[Items listed in a dataset]
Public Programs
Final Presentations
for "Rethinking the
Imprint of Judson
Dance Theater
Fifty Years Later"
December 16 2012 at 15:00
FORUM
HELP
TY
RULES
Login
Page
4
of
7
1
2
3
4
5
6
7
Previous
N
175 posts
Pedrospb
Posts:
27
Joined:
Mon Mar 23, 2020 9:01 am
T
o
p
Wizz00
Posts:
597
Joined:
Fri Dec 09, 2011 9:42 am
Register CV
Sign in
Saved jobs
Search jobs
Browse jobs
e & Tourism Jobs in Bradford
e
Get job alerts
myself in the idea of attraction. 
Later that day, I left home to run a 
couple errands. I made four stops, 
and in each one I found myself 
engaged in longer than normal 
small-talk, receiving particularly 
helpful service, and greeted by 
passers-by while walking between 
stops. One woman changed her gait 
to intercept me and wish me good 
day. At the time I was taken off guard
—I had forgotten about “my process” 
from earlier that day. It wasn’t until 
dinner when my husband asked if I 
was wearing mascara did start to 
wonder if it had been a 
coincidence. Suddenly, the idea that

--

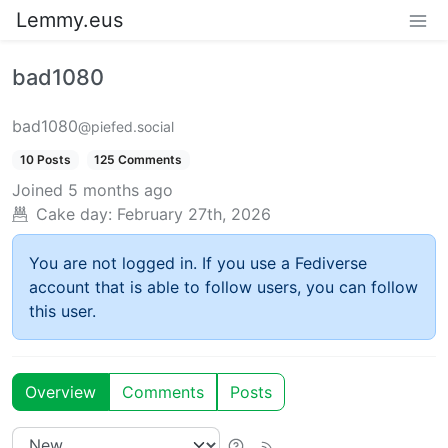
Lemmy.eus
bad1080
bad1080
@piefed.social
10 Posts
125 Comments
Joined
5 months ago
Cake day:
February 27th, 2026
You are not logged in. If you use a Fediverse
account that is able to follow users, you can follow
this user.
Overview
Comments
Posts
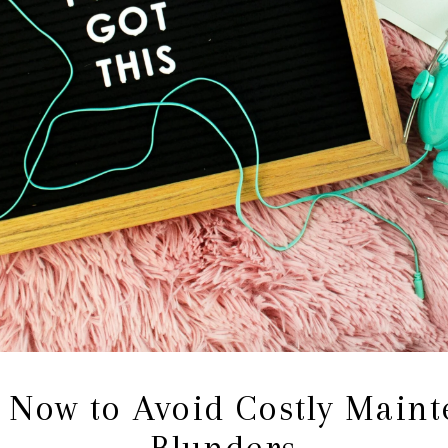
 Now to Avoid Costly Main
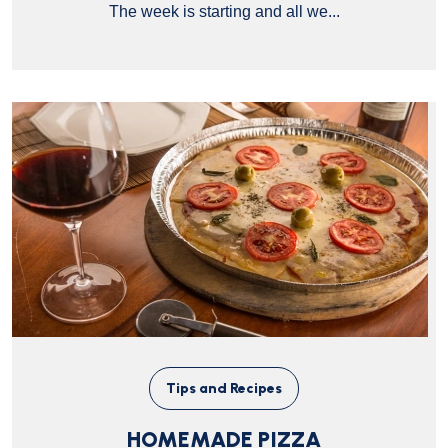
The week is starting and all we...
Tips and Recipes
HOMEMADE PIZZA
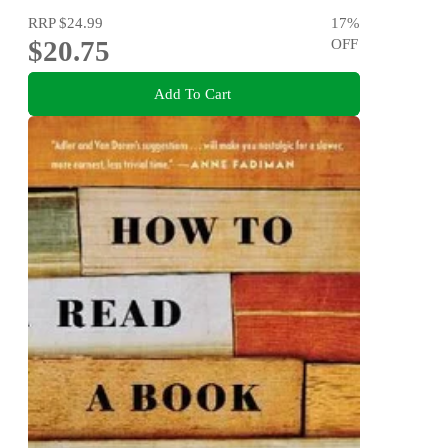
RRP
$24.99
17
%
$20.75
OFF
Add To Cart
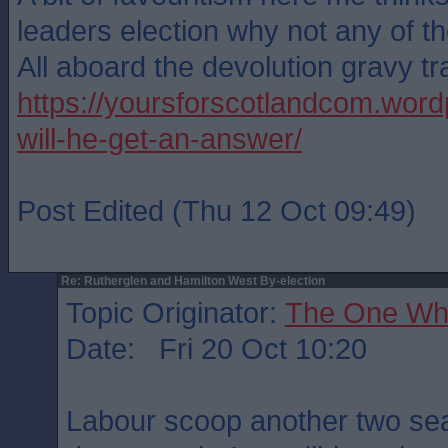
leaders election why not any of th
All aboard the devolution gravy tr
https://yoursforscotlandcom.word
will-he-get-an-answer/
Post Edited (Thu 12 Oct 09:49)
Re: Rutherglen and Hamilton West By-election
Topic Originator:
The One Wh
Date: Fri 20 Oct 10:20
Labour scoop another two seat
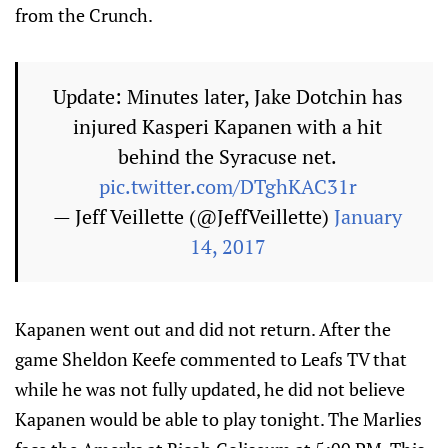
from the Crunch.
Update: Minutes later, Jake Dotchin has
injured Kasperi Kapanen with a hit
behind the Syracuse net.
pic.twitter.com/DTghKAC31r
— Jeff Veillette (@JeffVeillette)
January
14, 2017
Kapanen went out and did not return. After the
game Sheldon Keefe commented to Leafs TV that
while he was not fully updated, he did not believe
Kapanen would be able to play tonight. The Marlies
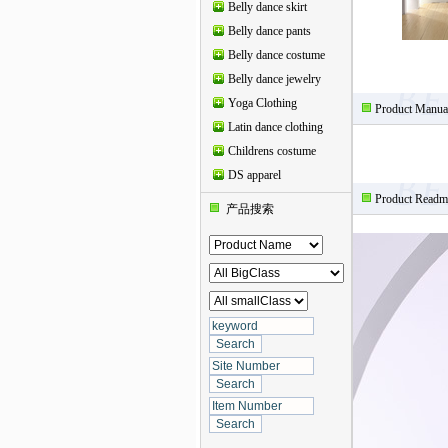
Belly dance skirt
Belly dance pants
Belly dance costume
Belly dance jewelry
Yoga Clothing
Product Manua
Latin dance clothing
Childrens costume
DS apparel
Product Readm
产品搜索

...

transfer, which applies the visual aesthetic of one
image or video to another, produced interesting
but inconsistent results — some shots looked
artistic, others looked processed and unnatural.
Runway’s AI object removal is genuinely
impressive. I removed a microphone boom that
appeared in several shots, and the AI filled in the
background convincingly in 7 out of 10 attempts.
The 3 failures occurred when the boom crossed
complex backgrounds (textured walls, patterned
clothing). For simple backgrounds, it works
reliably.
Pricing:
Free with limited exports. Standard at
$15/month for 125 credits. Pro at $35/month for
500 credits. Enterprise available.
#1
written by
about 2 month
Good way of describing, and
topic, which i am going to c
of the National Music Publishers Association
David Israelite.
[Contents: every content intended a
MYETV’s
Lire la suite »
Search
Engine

— Task description —
Look through the data and gather every line with the string "stops" in it.

— Task response —
couple errands. I made four stops, 
stops. One woman changed her gait 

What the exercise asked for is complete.